**About this exercise**. Give the records below again in full, exactly as written, but without any images.

**Records provided**.
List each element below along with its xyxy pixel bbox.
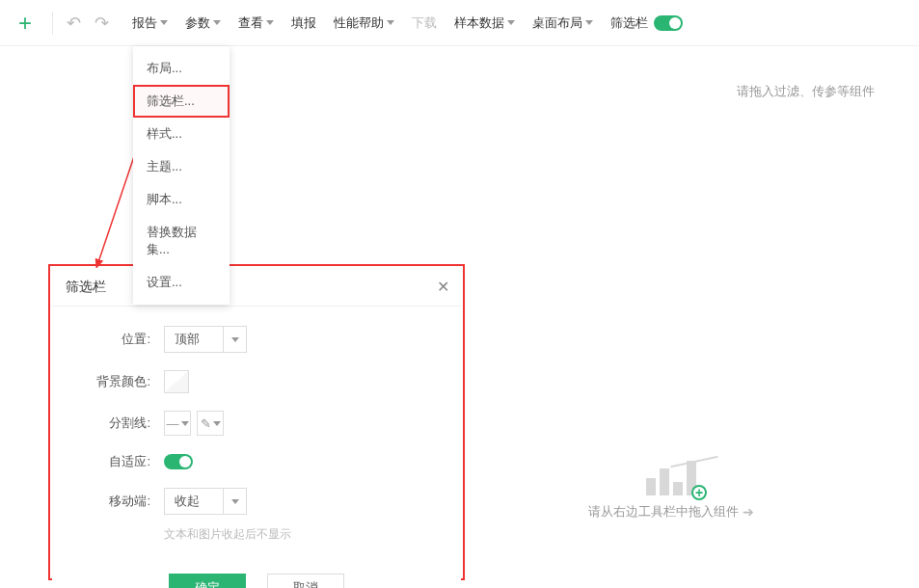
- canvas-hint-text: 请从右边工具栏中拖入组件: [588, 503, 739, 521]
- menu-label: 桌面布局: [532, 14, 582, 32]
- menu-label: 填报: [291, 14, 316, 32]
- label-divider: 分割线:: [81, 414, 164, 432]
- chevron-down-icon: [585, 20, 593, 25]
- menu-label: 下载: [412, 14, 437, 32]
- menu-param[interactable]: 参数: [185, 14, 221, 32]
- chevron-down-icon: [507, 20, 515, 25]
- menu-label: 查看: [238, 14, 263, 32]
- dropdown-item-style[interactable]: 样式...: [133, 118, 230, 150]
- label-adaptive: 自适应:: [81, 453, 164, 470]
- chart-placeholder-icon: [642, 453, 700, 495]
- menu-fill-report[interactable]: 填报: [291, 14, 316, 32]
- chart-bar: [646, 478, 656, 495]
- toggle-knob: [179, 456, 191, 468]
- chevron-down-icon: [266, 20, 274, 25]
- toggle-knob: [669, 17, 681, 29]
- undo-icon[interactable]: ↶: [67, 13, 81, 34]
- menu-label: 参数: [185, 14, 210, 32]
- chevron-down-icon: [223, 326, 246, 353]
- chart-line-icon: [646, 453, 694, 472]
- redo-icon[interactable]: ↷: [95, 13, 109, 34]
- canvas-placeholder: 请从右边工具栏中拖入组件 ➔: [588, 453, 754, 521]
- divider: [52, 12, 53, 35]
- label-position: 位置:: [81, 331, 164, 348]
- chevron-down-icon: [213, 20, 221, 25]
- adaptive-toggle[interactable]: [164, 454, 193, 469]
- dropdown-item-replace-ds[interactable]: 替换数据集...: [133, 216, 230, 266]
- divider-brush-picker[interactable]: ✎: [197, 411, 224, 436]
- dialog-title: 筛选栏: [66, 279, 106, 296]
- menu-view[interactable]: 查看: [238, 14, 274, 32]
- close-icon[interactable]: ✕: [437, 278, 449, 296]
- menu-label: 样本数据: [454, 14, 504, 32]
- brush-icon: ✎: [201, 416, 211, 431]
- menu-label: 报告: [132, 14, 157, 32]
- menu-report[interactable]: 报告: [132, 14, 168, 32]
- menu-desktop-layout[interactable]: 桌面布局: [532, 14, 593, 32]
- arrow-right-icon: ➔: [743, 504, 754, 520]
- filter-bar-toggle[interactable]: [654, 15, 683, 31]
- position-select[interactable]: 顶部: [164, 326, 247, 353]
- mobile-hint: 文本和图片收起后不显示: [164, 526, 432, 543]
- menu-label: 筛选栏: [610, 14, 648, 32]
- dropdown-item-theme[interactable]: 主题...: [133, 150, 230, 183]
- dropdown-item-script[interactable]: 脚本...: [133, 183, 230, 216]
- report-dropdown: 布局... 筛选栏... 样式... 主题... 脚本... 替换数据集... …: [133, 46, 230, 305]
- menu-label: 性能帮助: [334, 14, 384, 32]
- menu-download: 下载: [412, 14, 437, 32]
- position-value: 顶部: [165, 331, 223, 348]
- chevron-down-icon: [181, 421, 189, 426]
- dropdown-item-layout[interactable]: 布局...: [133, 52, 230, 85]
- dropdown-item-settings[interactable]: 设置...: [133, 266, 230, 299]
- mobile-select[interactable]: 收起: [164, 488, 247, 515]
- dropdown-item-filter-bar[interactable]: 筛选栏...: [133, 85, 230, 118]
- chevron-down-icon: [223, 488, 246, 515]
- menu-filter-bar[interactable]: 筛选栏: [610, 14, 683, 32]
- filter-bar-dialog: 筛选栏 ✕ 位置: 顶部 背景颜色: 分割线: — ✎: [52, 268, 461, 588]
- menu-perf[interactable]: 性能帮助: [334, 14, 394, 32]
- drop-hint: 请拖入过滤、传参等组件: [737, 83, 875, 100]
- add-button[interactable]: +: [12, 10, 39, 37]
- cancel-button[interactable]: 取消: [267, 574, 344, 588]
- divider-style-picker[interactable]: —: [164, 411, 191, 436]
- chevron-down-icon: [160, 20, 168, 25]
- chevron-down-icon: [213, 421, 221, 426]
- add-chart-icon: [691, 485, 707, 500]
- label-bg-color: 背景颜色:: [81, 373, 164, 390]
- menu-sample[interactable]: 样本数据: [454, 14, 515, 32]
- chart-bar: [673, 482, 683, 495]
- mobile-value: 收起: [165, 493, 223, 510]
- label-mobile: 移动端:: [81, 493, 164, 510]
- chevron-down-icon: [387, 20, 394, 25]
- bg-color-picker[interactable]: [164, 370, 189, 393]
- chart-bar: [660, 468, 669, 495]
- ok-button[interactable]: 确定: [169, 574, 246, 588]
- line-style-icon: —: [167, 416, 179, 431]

**Task solution**.
List each element below along with its xyxy pixel bbox.
- canvas-hint-text: 请从右边工具栏中拖入组件: [588, 503, 739, 521]
- menu-label: 桌面布局: [532, 14, 582, 32]
- menu-label: 填报: [291, 14, 316, 32]
- label-divider: 分割线:: [81, 414, 164, 432]
- chevron-down-icon: [585, 20, 593, 25]
- menu-label: 下载: [412, 14, 437, 32]
- menu-param[interactable]: 参数: [185, 14, 221, 32]
- chevron-down-icon: [507, 20, 515, 25]
- menu-label: 查看: [238, 14, 263, 32]
- dropdown-item-style[interactable]: 样式...: [133, 118, 230, 150]
- label-adaptive: 自适应:: [81, 453, 164, 470]
- chart-placeholder-icon: [642, 453, 700, 495]
- menu-fill-report[interactable]: 填报: [291, 14, 316, 32]
- chart-bar: [646, 478, 656, 495]
- toggle-knob: [179, 456, 191, 468]
- chevron-down-icon: [266, 20, 274, 25]
- toggle-knob: [669, 17, 681, 29]
- undo-icon[interactable]: ↶: [67, 13, 81, 34]
- menu-label: 参数: [185, 14, 210, 32]
- chevron-down-icon: [223, 326, 246, 353]
- chart-line-icon: [646, 453, 694, 472]
- redo-icon[interactable]: ↷: [95, 13, 109, 34]
- canvas-placeholder: 请从右边工具栏中拖入组件 ➔: [588, 453, 754, 521]
- divider: [52, 12, 53, 35]
- label-position: 位置:: [81, 331, 164, 348]
- chevron-down-icon: [213, 20, 221, 25]
- adaptive-toggle[interactable]: [164, 454, 193, 469]
- dropdown-item-replace-ds[interactable]: 替换数据集...: [133, 216, 230, 266]
- divider-brush-picker[interactable]: ✎: [197, 411, 224, 436]
- dialog-title: 筛选栏: [66, 279, 106, 296]
- menu-view[interactable]: 查看: [238, 14, 274, 32]
- close-icon[interactable]: ✕: [437, 278, 449, 296]
- menu-label: 样本数据: [454, 14, 504, 32]
- brush-icon: ✎: [201, 416, 211, 431]
- menu-label: 报告: [132, 14, 157, 32]
- menu-report[interactable]: 报告: [132, 14, 168, 32]
- menu-desktop-layout[interactable]: 桌面布局: [532, 14, 593, 32]
- arrow-right-icon: ➔: [743, 504, 754, 520]
- filter-bar-toggle[interactable]: [654, 15, 683, 31]
- position-select[interactable]: 顶部: [164, 326, 247, 353]
- mobile-hint: 文本和图片收起后不显示: [164, 526, 432, 543]
- menu-label: 筛选栏: [610, 14, 648, 32]
- dropdown-item-theme[interactable]: 主题...: [133, 150, 230, 183]
- dropdown-item-script[interactable]: 脚本...: [133, 183, 230, 216]
- report-dropdown: 布局... 筛选栏... 样式... 主题... 脚本... 替换数据集... …: [133, 46, 230, 305]
- menu-label: 性能帮助: [334, 14, 384, 32]
- menu-download: 下载: [412, 14, 437, 32]
- position-value: 顶部: [165, 331, 223, 348]
- chevron-down-icon: [181, 421, 189, 426]
- dropdown-item-layout[interactable]: 布局...: [133, 52, 230, 85]
- dropdown-item-settings[interactable]: 设置...: [133, 266, 230, 299]
- mobile-select[interactable]: 收起: [164, 488, 247, 515]
- dropdown-item-filter-bar[interactable]: 筛选栏...: [133, 85, 230, 118]
- chevron-down-icon: [223, 488, 246, 515]
- menu-filter-bar[interactable]: 筛选栏: [610, 14, 683, 32]
- filter-bar-dialog: 筛选栏 ✕ 位置: 顶部 背景颜色: 分割线: — ✎: [52, 268, 461, 588]
- menu-perf[interactable]: 性能帮助: [334, 14, 394, 32]
- drop-hint: 请拖入过滤、传参等组件: [737, 83, 875, 100]
- add-button[interactable]: +: [12, 10, 39, 37]
- cancel-button[interactable]: 取消: [267, 574, 344, 588]
- divider-style-picker[interactable]: —: [164, 411, 191, 436]
- chevron-down-icon: [160, 20, 168, 25]
- chevron-down-icon: [213, 421, 221, 426]
- add-chart-icon: [691, 485, 707, 500]
- label-bg-color: 背景颜色:: [81, 373, 164, 390]
- menu-sample[interactable]: 样本数据: [454, 14, 515, 32]
- chart-bar: [673, 482, 683, 495]
- mobile-value: 收起: [165, 493, 223, 510]
- label-mobile: 移动端:: [81, 493, 164, 510]
- chevron-down-icon: [387, 20, 394, 25]
- bg-color-picker[interactable]: [164, 370, 189, 393]
- chart-bar: [660, 468, 669, 495]
- ok-button[interactable]: 确定: [169, 574, 246, 588]
- line-style-icon: —: [167, 416, 179, 431]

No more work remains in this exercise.